* Requirement: Say how many lines in the data below contain the word "like", and give no other text.

(Transcribed page contents)
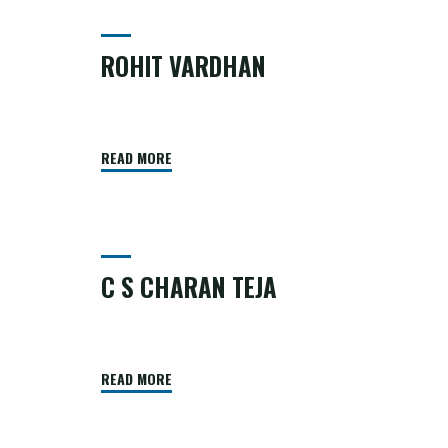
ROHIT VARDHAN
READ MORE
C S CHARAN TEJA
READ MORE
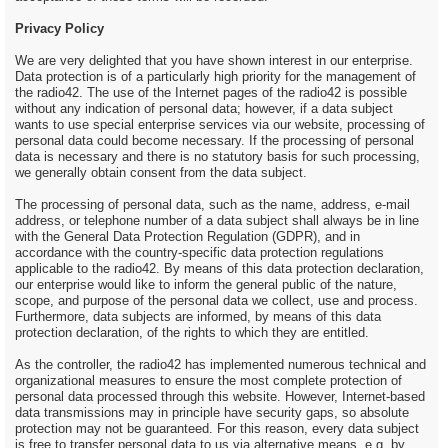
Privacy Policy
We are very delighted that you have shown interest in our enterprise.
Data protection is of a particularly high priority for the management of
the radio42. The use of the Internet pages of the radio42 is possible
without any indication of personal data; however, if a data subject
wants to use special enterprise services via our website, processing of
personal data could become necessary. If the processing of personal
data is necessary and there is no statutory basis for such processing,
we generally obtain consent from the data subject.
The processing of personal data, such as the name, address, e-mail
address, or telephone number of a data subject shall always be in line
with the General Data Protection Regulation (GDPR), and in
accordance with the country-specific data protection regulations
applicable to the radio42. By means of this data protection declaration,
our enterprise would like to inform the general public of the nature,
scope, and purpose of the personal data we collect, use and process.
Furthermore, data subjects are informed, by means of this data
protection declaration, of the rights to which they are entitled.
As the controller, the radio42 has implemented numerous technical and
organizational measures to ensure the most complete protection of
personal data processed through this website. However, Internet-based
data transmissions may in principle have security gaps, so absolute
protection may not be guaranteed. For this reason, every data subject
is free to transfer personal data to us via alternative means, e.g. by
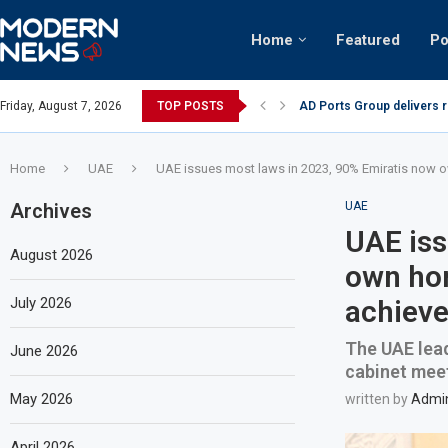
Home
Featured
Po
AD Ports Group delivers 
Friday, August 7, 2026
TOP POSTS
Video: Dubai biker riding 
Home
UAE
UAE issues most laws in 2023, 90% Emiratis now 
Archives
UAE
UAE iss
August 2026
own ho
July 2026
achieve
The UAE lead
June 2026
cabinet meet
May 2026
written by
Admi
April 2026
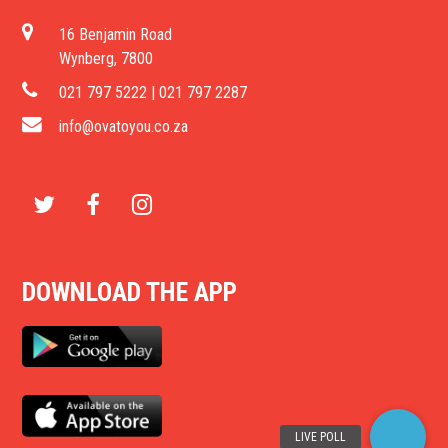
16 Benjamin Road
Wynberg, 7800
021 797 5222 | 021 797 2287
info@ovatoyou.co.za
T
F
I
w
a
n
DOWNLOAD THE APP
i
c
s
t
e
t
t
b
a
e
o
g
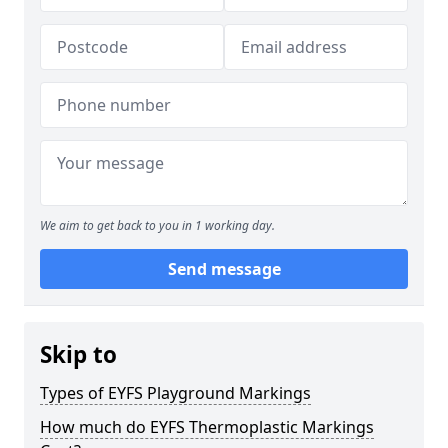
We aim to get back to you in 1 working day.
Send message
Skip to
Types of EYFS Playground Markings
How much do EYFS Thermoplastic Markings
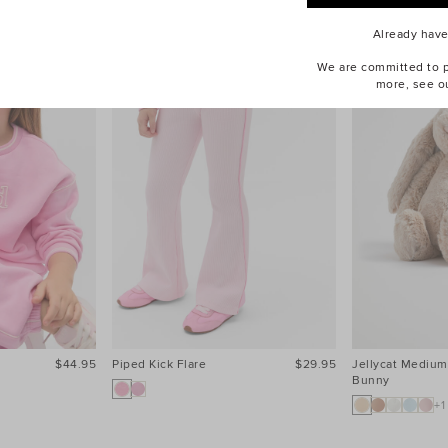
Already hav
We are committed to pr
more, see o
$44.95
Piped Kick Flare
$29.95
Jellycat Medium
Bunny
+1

...

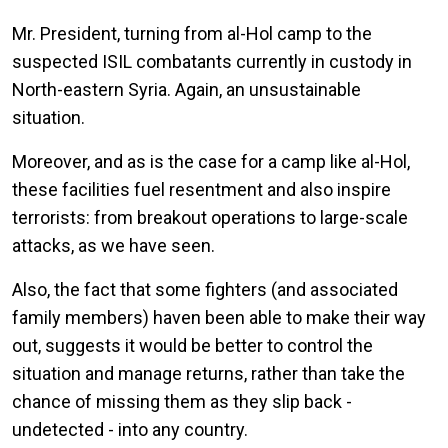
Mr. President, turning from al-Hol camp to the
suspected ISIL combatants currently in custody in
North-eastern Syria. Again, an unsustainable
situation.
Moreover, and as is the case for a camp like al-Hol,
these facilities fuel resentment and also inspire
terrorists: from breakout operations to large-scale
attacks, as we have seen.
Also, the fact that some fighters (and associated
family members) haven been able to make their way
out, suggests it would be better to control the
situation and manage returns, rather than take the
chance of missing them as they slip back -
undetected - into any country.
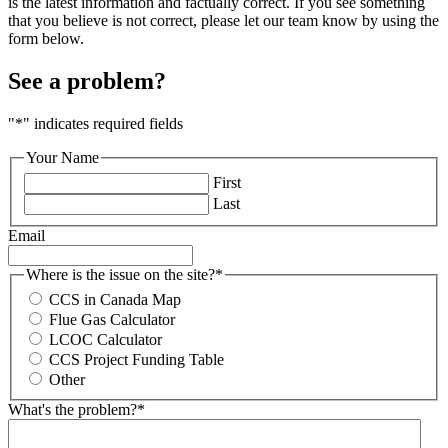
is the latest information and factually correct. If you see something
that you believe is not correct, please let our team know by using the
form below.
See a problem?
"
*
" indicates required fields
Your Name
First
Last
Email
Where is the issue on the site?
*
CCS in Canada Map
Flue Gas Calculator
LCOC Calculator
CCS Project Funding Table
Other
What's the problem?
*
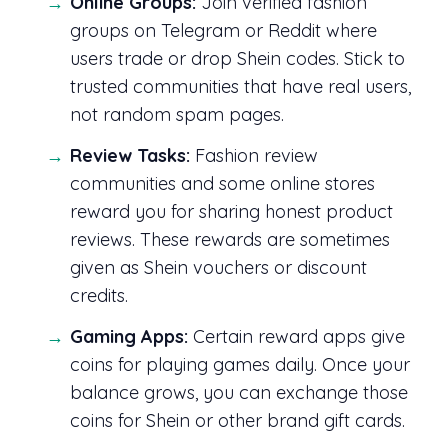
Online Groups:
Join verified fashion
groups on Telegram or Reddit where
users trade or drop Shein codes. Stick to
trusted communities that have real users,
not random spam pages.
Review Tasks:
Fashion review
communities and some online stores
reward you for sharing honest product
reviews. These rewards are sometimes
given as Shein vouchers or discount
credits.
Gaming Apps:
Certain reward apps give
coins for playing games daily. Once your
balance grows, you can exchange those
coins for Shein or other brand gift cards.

* * *

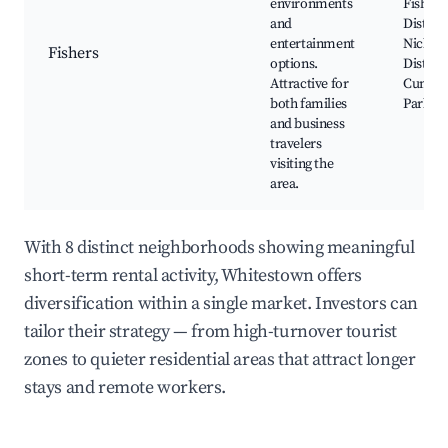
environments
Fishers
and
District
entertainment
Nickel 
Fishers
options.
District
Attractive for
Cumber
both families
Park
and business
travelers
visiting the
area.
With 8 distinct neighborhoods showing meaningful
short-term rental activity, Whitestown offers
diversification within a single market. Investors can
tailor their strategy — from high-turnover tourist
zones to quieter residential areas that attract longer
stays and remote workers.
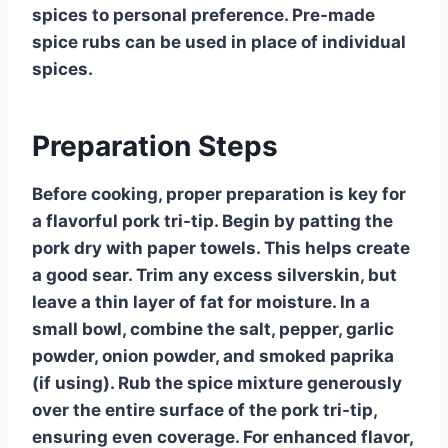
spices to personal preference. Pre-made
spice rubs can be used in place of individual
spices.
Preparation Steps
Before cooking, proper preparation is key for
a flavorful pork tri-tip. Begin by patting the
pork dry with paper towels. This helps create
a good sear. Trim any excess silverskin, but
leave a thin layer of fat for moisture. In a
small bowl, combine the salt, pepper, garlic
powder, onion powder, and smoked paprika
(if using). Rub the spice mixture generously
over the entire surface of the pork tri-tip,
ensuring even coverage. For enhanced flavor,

* Output of the task: 2